Un epilogo ritardato

L'epilogo non è mai apparso tanto vicino come ieri sera. Renata Polverini è stata a un passo dal gettare la spugna, dal dire addio ai sogni di «poter rialzare la testa».
Lo aveva sperato ancora sabato pomeriggio, con un'euforia già fuori luogo, alla sagra del vino incitando i suoi sostenitori di Velletri.
Domenica sera, dopo ore concitate, non sono arrivate decisioni definitive. E così una delle vicende più brutte e umilianti della Regione Lazio resta ancora aperta. Renata Polverini continua a resistere: eppure è una scelta che ha un prezzo. Renata Polverini che solo lunedì scorso aveva sfidato la sua maggioranza, ormai devastata dalla guerra interna, e tutto il consiglio regionale da 103 milioni all'anno a fare pulizia, che aveva cercato con il suo discorso drammatico sulla Concordia e sui tumori di separare il suo destino da quello dei Fiorito da Anagni, è stata travolta come loro.
Travolta non tanto dalle carte della Procura (le indagini non l'hanno toccata, né lei né il suo gruppo) che inguaiano la maggioranza, ma dalle critiche sgomente della Chiesa che l'aveva sostenuta in campagna elettorale contro Emma Bonino, dall'altolà degli imprenditori, dalle faide interne al suo partito, dalla fragilità politica del suo alleato più importante, l'Udc. E anche dall'opposizione che, pur senza numeri per far dimettere il consiglio, ha trovato in questa situazione un'insolita unità: oggi il consiglio resterà monco con quasi metà dell'aula dimissionaria. Una situazione che fotografa plasticamente l'impossibilità di resistere ancora a lungo.
In questa settimana, dal discorso della Concordia a ieri, si è scoperta non solo la dimensione del sistema di abuso dei soldi pubblici per impegni politico-personali dei consiglieri.
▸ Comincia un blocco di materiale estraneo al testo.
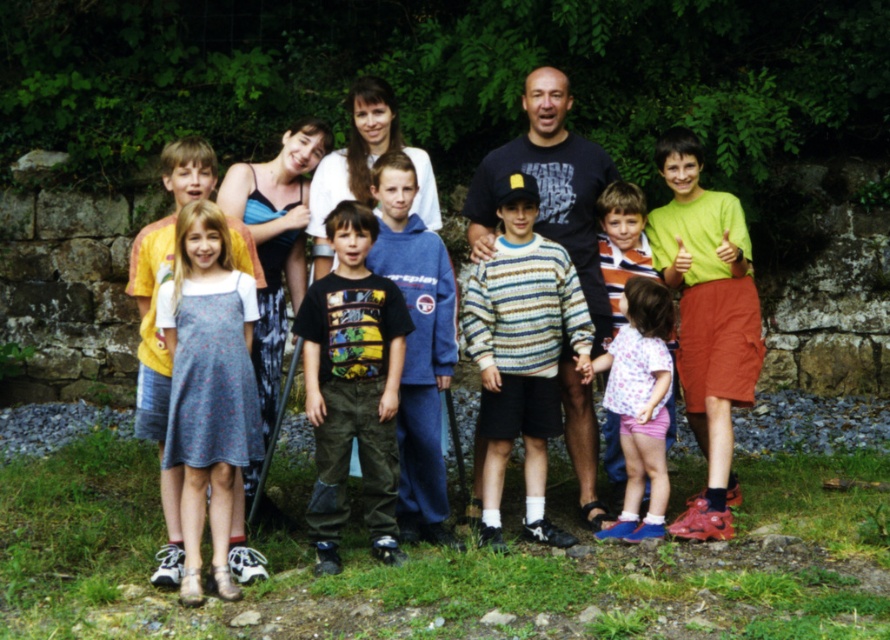 Can you confirm if floral dress at center is bigger than dress fabric at left?

Indeed, floral dress at center has a larger size compared to dress fabric at left.

Is point (427, 214) positioned after point (206, 396)?

Yes.

In order to click on floral dress at center in this screenshot , I will do `click(247, 262)`.

Between floral dress at center and printed cotton shirt at center, which one appears on the right side from the viewer's perspective?

Positioned to the right is printed cotton shirt at center.

Is point (168, 545) more distant than point (344, 282)?

No, it is in front of (344, 282).

The width and height of the screenshot is (890, 640). What are the coordinates of `floral dress at center` in the screenshot? It's located at (247, 262).

Is dress fabric at left bigger than dark blue t-shirt at center?

No, dress fabric at left is not bigger than dark blue t-shirt at center.

Can you confirm if dress fabric at left is smaller than dark blue t-shirt at center?

Yes.

You are a GUI agent. You are given a task and a screenshot of the screen. Output one action in this format:
    pyautogui.click(x=<x>, y=<y>)
    Task: Click on the dress fabric at left
    
    Given the screenshot: What is the action you would take?
    pyautogui.click(x=208, y=387) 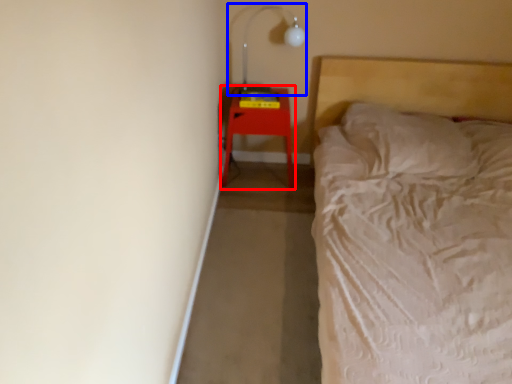 Question: Which of the following is the farthest to the observer, furniture (highlighted by a red box) or lamp (highlighted by a blue box)?

Choices:
 (A) furniture
 (B) lamp

Answer: (A) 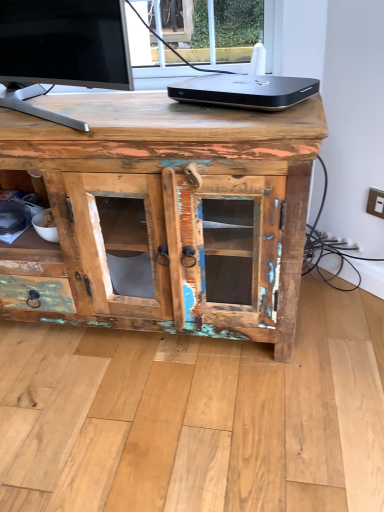 Locate an element on the screen. This screenshot has height=512, width=384. vacant area situated to the left side of black metallic device at upper center is located at coordinates (110, 110). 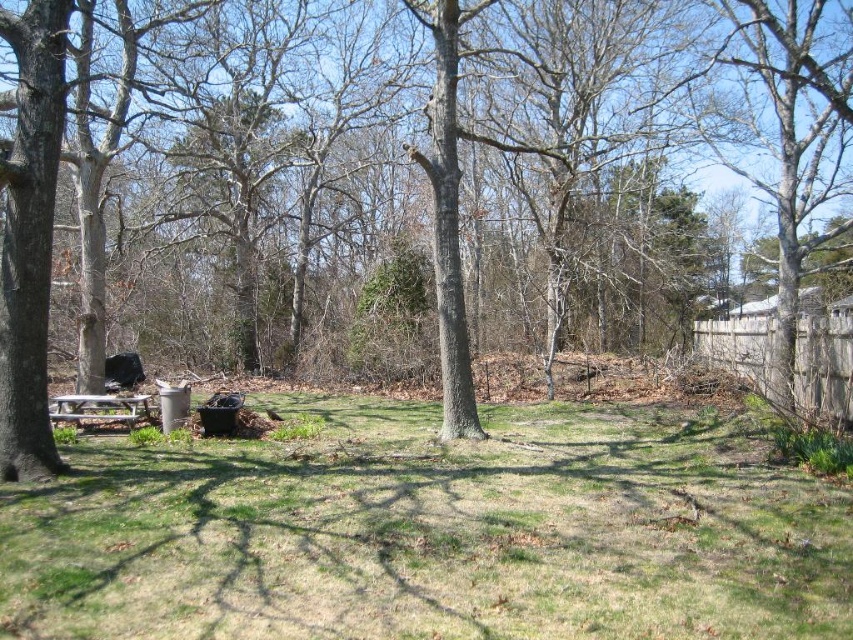 Question: Among these objects, which one is nearest to the camera?

Choices:
 (A) bare wood tree at right
 (B) wooden picnic table at lower left
 (C) wooden fence at right

Answer: (C)

Question: Which of the following is the farthest from the observer?

Choices:
 (A) (831, 332)
 (B) (352, 579)
 (C) (74, 408)
 (D) (840, 227)

Answer: (D)

Question: Can you confirm if bare wood tree at right is bigger than wooden picnic table at lower left?

Choices:
 (A) yes
 (B) no

Answer: (A)

Question: Which of the following is the farthest from the observer?

Choices:
 (A) bare wood tree at right
 (B) wooden fence at right
 (C) green grassy at center

Answer: (A)

Question: Is green grassy at center positioned behind wooden fence at right?

Choices:
 (A) no
 (B) yes

Answer: (A)

Question: Observing the image, what is the correct spatial positioning of green grassy at center in reference to wooden fence at right?

Choices:
 (A) left
 (B) right

Answer: (A) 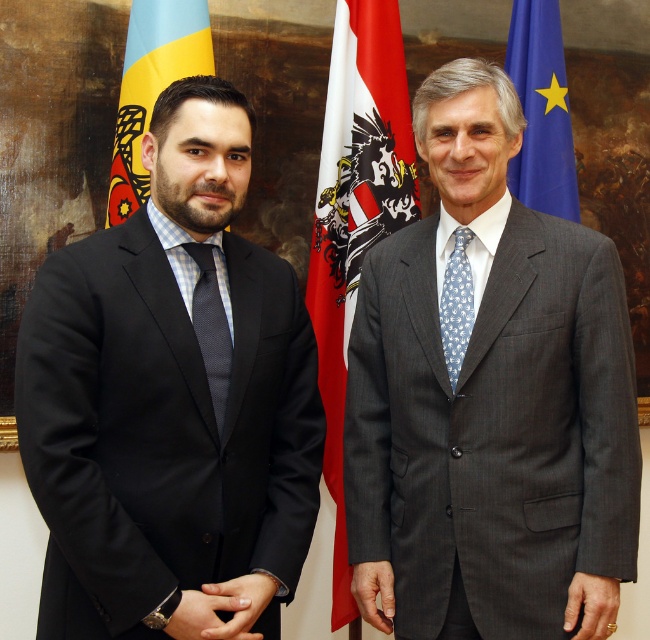 Question: Which of the following is the closest to the observer?

Choices:
 (A) (208, 259)
 (B) (468, 260)
 (C) (124, 140)

Answer: (A)

Question: Can you confirm if black matte suit at left is positioned to the right of dark blue textured tie at center?

Choices:
 (A) no
 (B) yes

Answer: (A)

Question: Does gray textured suit at center have a smaller size compared to red/white fabric flag at center?

Choices:
 (A) no
 (B) yes

Answer: (A)

Question: Estimate the real-world distances between objects in this image. Which object is closer to the dark blue textured tie at center?

Choices:
 (A) blue dotted fabric tie at center
 (B) gray textured suit at center
 (C) black matte suit at left
 (D) blue fabric flag at upper right

Answer: (C)

Question: Does black matte suit at left appear on the left side of red/white fabric flag at center?

Choices:
 (A) yes
 (B) no

Answer: (A)

Question: Which object appears farthest from the camera in this image?

Choices:
 (A) dark blue textured tie at center
 (B) gray textured suit at center
 (C) blue dotted fabric tie at center

Answer: (C) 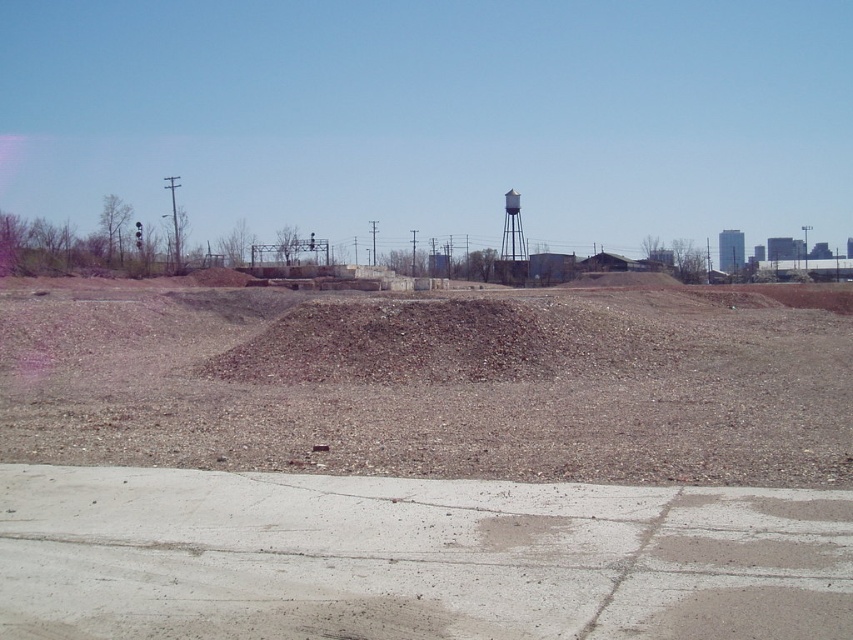 Does gray concrete dirt track at lower center have a lesser width compared to white painted metal water tower at upper center?

Yes, gray concrete dirt track at lower center is thinner than white painted metal water tower at upper center.

Does gray concrete dirt track at lower center appear on the left side of white painted metal water tower at upper center?

Indeed, gray concrete dirt track at lower center is positioned on the left side of white painted metal water tower at upper center.

Who is more forward, (526,483) or (503,220)?

Point (526,483) is in front.

In order to click on gray concrete dirt track at lower center in this screenshot , I will do `click(413, 557)`.

Does brown gravel at center have a greater height compared to white painted metal water tower at upper center?

No, brown gravel at center is not taller than white painted metal water tower at upper center.

Is brown gravel at center shorter than white painted metal water tower at upper center?

Yes.

Is point (674, 417) farther from viewer compared to point (511, 209)?

No, (674, 417) is in front of (511, 209).

The width and height of the screenshot is (853, 640). Identify the location of brown gravel at center. (434, 390).

Consider the image. Is brown gravel at center smaller than gray concrete dirt track at lower center?

No.

Is brown gravel at center to the left of gray concrete dirt track at lower center from the viewer's perspective?

Incorrect, brown gravel at center is not on the left side of gray concrete dirt track at lower center.

Who is more distant from viewer, (608,292) or (712,636)?

Positioned behind is point (608,292).

Locate an element on the screen. The image size is (853, 640). brown gravel at center is located at coordinates (434, 390).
Ma si è alzato il velo su un certo modo di intendere le istituzioni. Le foto della festa imperial-cafonesca di De Romanis per celebrare la sua elezione a consigliere resteranno come il sigillo di questa vicenda, qualsiasi ne sia la scena finale. E avrebbero dovuto suggerire l'epilogo anche ai più convinti sostenitori della giunta: può un rappresentante delle istituzioni vestito da Ulisse chiedere ai cittadini di tirare la cinghia per risanare i conti, di rinunciare ai posti letto negli ospedali pubblici, di non indignarsi se per andare al lavoro usare i mezzi pubblici diventa una prova di abilità?